**Problem to work on**
The reply to the records below should contain exactly the lines from the line with "A writes his" through the line with "should be especially", and nothing besides.

**Items listed in a dataset**
※

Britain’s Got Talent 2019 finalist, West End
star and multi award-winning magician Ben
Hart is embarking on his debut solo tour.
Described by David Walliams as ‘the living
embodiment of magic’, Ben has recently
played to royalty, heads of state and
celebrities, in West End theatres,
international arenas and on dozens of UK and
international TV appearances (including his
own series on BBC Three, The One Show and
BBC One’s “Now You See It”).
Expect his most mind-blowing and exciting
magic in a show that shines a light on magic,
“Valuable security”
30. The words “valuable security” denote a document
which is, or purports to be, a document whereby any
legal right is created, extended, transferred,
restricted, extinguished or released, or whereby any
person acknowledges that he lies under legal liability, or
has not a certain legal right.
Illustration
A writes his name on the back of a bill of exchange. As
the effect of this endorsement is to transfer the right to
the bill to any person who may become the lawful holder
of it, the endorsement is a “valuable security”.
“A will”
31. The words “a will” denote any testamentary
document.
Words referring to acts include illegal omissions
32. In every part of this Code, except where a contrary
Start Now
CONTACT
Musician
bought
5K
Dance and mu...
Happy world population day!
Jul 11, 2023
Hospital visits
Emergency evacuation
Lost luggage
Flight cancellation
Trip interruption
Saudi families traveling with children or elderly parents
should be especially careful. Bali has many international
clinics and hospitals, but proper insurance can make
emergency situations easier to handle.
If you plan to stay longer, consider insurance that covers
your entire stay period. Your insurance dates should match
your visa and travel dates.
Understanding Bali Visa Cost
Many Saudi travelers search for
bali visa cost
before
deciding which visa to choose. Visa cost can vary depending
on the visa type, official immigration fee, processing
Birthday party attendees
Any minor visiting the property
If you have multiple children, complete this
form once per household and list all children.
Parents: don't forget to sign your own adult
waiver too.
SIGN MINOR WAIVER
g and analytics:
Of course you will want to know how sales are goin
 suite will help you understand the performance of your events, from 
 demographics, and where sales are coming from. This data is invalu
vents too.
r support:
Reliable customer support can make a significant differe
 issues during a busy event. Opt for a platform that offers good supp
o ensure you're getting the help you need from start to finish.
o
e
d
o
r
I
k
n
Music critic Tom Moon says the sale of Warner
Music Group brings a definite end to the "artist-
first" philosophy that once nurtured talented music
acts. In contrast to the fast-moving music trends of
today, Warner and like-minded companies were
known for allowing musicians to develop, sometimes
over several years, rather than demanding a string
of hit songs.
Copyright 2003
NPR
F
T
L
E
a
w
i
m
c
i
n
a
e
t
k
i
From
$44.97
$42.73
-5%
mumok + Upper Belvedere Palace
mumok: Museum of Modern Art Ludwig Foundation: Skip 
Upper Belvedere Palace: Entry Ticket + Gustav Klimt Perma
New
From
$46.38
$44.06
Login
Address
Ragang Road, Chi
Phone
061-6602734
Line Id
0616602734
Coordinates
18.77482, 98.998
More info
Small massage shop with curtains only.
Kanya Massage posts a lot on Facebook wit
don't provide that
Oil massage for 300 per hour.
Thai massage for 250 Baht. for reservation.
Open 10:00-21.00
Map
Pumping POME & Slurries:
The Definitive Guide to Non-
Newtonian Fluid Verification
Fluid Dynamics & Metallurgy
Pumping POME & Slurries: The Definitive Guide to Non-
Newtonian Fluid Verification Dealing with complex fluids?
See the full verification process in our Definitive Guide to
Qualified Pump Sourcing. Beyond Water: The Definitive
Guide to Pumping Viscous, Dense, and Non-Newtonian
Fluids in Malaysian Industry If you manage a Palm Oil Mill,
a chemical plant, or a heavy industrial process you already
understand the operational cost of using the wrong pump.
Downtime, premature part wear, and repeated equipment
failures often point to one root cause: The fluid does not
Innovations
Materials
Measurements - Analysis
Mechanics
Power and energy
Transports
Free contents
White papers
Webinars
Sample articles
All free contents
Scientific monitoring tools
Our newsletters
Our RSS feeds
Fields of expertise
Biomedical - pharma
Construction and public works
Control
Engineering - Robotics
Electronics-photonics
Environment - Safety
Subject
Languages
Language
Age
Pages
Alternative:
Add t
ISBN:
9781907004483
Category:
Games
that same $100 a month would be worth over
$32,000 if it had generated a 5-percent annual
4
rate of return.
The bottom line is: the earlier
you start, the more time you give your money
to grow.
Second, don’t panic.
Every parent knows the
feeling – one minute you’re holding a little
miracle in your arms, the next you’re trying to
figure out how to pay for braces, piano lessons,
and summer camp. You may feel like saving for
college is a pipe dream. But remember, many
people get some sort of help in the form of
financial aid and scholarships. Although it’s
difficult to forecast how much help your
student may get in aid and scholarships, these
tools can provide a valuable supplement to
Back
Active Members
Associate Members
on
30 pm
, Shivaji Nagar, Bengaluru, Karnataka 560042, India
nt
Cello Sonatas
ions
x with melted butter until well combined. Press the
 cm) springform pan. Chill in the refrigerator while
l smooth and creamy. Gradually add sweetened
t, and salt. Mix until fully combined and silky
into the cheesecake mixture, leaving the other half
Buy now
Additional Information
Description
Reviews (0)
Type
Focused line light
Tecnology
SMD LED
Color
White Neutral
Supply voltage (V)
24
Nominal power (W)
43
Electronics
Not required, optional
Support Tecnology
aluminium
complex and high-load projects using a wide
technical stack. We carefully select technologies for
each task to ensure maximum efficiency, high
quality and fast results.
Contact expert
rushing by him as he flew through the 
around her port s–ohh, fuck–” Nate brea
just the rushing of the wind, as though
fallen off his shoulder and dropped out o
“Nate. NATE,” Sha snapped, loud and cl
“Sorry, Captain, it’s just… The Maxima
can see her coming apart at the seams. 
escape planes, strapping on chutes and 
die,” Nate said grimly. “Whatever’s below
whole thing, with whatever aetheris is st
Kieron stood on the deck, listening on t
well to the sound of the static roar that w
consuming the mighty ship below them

※

**Worked solution**
A writes his name on the back of a bill of exchange. As
the effect of this endorsement is to transfer the right to
the bill to any person who may become the lawful holder
of it, the endorsement is a “valuable security”.
“A will”
31. The words “a will” denote any testamentary
document.
Words referring to acts include illegal omissions
32. In every part of this Code, except where a contrary
Start Now
CONTACT
Musician
bought
5K
Dance and mu...
Happy world population day!
Jul 11, 2023
Hospital visits
Emergency evacuation
Lost luggage
Flight cancellation
Trip interruption
Saudi families traveling with children or elderly parents
should be especially careful. Bali has many international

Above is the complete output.